**TASK DIRECTIONS:** From the material below, return every line that includes "Colombia".
****************
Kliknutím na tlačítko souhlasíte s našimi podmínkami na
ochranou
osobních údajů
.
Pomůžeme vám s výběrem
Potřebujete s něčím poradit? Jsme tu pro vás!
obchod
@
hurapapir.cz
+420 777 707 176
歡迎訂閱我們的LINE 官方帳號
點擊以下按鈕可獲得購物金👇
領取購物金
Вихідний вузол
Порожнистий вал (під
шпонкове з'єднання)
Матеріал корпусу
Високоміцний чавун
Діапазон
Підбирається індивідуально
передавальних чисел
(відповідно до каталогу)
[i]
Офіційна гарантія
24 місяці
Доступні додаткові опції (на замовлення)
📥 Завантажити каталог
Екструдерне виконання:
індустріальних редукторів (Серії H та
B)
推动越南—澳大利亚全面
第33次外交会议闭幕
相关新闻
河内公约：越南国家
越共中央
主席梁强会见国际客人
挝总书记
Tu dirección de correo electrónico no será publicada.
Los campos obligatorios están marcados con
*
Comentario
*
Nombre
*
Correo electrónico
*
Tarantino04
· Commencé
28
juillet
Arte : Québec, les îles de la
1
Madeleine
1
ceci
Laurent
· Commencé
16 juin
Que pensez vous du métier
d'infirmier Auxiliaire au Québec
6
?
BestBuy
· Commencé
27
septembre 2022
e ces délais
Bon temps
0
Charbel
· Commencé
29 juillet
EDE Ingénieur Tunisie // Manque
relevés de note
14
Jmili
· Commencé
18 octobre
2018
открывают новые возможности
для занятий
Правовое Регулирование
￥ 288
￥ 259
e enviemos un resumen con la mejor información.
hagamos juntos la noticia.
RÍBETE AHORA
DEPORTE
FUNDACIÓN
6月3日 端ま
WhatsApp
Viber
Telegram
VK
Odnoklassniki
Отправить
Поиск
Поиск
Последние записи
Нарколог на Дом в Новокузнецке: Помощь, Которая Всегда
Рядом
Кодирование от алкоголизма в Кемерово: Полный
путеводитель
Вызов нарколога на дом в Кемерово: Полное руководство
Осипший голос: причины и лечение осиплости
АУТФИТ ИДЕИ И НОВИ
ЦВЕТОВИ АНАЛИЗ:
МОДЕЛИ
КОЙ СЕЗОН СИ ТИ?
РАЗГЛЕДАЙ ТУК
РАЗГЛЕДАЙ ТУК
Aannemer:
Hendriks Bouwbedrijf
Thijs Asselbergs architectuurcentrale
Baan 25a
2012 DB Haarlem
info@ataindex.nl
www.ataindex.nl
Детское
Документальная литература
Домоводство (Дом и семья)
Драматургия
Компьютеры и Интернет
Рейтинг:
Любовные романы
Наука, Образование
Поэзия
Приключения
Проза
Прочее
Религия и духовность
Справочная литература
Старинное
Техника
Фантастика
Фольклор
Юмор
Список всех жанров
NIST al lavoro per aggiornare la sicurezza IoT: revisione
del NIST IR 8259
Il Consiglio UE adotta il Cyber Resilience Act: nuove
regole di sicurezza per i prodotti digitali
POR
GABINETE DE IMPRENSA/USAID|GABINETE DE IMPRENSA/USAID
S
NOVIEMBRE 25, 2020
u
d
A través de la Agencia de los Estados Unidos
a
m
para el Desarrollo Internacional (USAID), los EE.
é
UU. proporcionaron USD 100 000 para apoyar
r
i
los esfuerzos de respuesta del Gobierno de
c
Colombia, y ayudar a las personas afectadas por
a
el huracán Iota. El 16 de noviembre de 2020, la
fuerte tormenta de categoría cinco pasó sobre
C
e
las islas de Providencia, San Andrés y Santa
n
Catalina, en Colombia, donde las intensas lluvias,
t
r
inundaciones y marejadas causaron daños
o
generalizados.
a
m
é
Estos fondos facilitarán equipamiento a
****************
**WRITTEN RESPONSE:**
Colombia, y ayudar a las personas afectadas por
Catalina, en Colombia, donde las intensas lluvias,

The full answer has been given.